▼

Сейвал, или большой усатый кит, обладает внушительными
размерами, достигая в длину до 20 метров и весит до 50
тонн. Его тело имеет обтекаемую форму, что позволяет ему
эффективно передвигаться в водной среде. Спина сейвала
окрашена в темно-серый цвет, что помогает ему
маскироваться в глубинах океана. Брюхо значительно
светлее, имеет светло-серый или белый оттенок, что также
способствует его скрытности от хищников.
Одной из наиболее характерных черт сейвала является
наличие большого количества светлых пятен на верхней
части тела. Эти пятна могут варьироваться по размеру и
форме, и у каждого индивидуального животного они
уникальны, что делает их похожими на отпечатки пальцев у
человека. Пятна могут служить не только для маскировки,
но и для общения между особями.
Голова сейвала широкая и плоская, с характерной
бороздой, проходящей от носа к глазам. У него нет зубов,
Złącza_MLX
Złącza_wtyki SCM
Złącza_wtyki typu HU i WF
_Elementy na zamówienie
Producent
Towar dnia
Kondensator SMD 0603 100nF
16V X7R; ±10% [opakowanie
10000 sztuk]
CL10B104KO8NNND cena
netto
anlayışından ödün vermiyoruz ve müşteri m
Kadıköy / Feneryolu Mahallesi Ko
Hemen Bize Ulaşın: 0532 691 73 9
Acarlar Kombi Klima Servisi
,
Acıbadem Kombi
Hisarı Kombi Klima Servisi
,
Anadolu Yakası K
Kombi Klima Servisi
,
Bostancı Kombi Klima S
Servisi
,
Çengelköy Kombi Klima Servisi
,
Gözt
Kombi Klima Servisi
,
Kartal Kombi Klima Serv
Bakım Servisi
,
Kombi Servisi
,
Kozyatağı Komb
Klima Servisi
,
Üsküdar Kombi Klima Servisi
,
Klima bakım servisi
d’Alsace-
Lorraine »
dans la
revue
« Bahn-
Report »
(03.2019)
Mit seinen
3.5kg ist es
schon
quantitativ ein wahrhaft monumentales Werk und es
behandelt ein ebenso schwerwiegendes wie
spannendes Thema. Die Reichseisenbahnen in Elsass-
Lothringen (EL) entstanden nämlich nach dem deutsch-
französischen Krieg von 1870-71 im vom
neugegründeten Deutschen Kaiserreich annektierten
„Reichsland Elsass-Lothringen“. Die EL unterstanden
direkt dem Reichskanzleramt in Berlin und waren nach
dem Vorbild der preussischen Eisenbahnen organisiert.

▲
▼

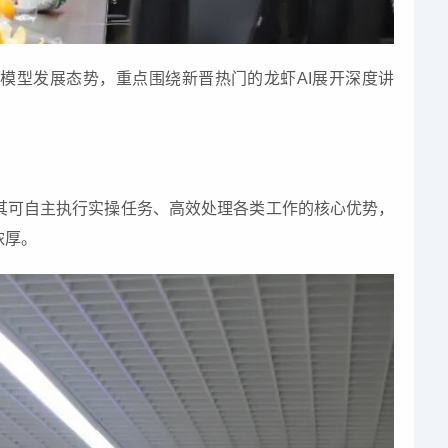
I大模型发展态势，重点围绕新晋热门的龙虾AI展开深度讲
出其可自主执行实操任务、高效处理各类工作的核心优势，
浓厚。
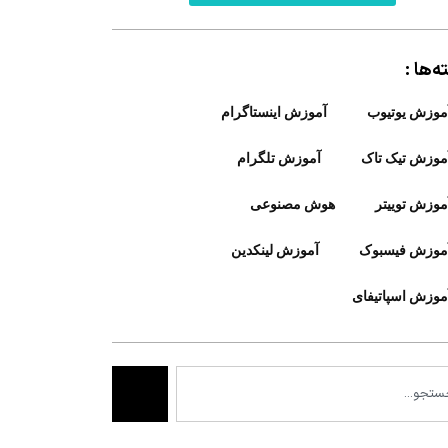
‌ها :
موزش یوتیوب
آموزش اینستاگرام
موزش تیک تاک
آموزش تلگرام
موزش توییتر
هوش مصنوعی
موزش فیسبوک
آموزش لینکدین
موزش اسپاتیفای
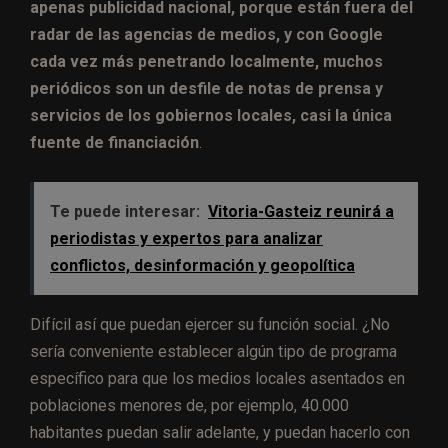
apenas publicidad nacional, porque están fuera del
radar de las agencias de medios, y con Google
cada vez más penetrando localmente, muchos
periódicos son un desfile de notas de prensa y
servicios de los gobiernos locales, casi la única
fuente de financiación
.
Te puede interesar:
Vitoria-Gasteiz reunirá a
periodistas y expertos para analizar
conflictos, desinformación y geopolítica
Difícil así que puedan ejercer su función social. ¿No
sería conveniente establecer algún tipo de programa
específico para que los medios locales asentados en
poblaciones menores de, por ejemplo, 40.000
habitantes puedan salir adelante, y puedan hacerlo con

▲

-- Your assignment --
In the listing above, find the line containing "Сейвал, или большой" and the line containing "Kondensator SMD 0603 100nF", then repeat those two lines and everything between them exactly.

-- Result of the task --
Сейвал, или большой усатый кит, обладает внушительными
размерами, достигая в длину до 20 метров и весит до 50
тонн. Его тело имеет обтекаемую форму, что позволяет ему
эффективно передвигаться в водной среде. Спина сейвала
окрашена в темно-серый цвет, что помогает ему
маскироваться в глубинах океана. Брюхо значительно
светлее, имеет светло-серый или белый оттенок, что также
способствует его скрытности от хищников.
Одной из наиболее характерных черт сейвала является
наличие большого количества светлых пятен на верхней
части тела. Эти пятна могут варьироваться по размеру и
форме, и у каждого индивидуального животного они
уникальны, что делает их похожими на отпечатки пальцев у
человека. Пятна могут служить не только для маскировки,
но и для общения между особями.
Голова сейвала широкая и плоская, с характерной
бороздой, проходящей от носа к глазам. У него нет зубов,
Złącza_MLX
Złącza_wtyki SCM
Złącza_wtyki typu HU i WF
_Elementy na zamówienie
Producent
Towar dnia
Kondensator SMD 0603 100nF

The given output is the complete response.